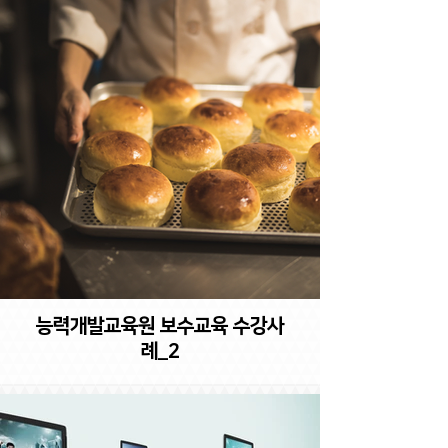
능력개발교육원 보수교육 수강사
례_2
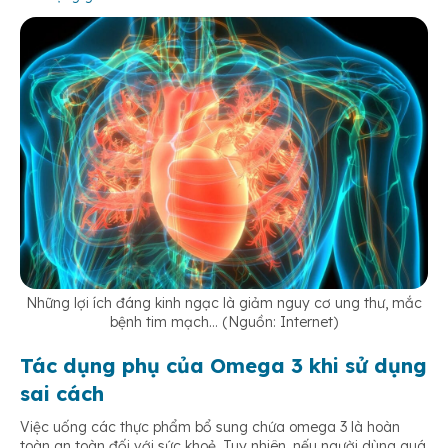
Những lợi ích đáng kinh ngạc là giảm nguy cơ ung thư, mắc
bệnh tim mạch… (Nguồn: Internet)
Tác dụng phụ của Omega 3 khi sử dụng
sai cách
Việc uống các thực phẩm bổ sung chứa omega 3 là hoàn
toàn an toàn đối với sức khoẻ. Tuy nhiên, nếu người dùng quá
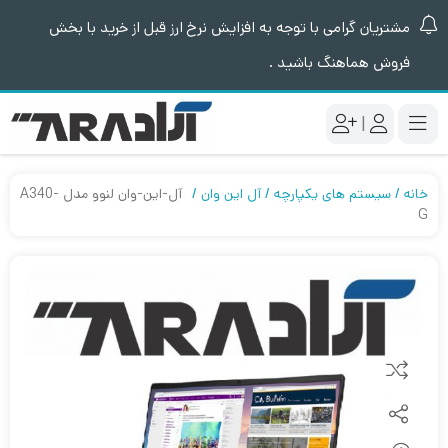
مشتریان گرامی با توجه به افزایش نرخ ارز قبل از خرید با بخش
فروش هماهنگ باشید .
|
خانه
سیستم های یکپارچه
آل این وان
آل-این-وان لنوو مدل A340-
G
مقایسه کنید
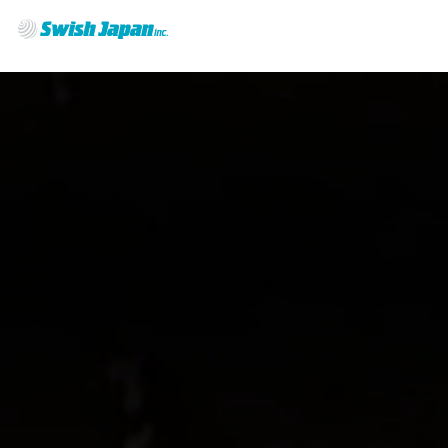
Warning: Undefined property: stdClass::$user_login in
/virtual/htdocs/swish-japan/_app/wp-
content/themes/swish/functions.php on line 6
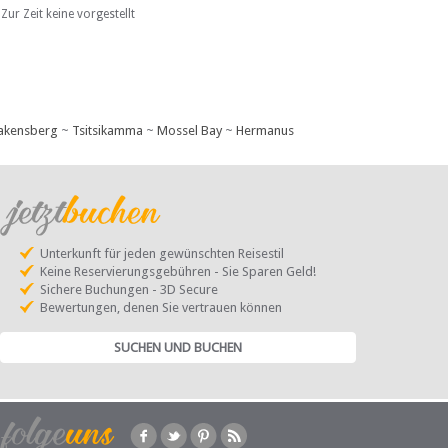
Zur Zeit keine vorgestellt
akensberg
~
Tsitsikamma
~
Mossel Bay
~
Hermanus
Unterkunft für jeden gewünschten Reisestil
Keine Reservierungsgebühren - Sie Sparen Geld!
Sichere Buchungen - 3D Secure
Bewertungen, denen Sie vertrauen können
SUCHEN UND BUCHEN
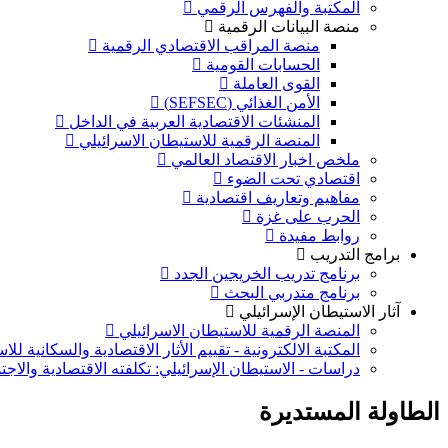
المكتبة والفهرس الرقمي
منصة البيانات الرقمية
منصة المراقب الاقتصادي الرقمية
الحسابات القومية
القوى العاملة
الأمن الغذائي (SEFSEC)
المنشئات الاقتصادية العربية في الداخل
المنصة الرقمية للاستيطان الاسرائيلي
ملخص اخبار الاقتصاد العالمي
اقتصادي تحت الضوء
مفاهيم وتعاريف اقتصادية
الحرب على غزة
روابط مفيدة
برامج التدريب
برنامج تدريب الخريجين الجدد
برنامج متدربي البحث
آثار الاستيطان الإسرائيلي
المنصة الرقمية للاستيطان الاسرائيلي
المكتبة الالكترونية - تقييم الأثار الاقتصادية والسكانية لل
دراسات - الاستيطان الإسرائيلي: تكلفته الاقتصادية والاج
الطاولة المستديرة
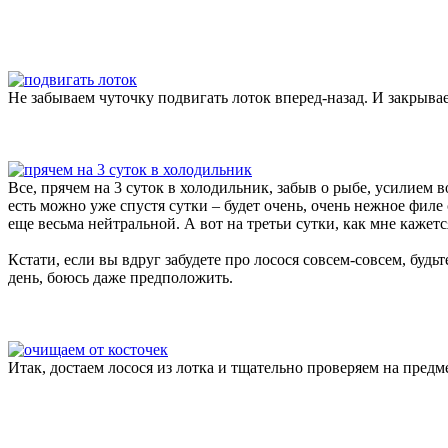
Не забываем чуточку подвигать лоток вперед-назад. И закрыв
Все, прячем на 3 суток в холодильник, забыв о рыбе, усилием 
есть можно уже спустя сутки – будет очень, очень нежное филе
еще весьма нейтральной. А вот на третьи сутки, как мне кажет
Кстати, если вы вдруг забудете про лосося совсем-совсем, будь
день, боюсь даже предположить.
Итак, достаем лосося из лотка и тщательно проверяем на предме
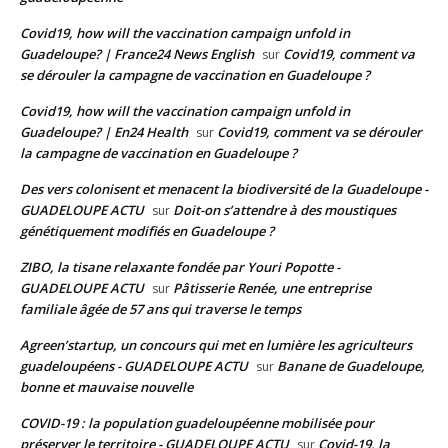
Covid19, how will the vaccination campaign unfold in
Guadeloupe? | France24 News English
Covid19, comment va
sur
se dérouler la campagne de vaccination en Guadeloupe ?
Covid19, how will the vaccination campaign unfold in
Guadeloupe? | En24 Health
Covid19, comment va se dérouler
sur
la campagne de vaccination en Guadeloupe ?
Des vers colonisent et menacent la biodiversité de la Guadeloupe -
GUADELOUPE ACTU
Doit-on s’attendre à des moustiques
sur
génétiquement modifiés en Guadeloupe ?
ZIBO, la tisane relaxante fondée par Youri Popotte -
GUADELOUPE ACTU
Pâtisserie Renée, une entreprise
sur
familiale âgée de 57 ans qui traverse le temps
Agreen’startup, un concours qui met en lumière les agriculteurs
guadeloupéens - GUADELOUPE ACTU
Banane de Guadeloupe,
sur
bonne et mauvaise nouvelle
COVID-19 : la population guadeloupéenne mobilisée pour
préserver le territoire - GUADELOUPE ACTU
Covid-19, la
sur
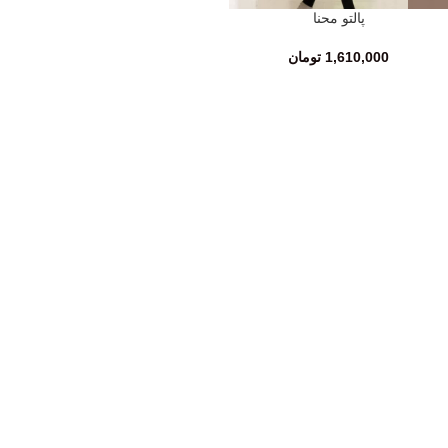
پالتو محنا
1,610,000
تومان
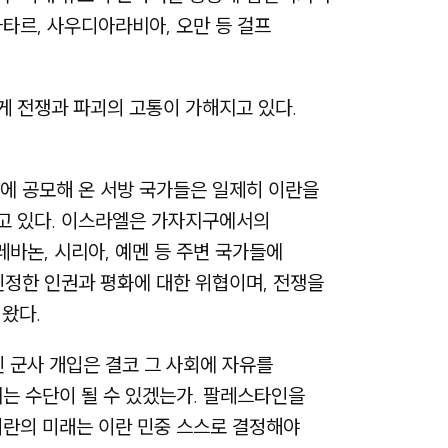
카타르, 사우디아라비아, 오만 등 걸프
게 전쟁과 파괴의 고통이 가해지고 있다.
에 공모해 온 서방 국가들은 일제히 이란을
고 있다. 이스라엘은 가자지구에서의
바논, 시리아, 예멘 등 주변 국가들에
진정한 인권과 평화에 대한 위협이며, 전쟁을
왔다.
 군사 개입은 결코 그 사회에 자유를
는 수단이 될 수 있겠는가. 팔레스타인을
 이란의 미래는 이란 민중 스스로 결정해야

....

Give the lines again exactly, beginning with the first line of the records above and ending with the line that contains "toàn an toàn", and include no pictures.

능력개발교육원 보수교육 수강사
례_2
Những lợi ích đáng kinh ngạc là giảm nguy cơ ung thư, mắc
bệnh tim mạch… (Nguồn: Internet)
Tác dụng phụ của Omega 3 khi sử dụng
sai cách
Việc uống các thực phẩm bổ sung chứa omega 3 là hoàn
toàn an toàn đối với sức khoẻ. Tuy nhiên, nếu người dùng quá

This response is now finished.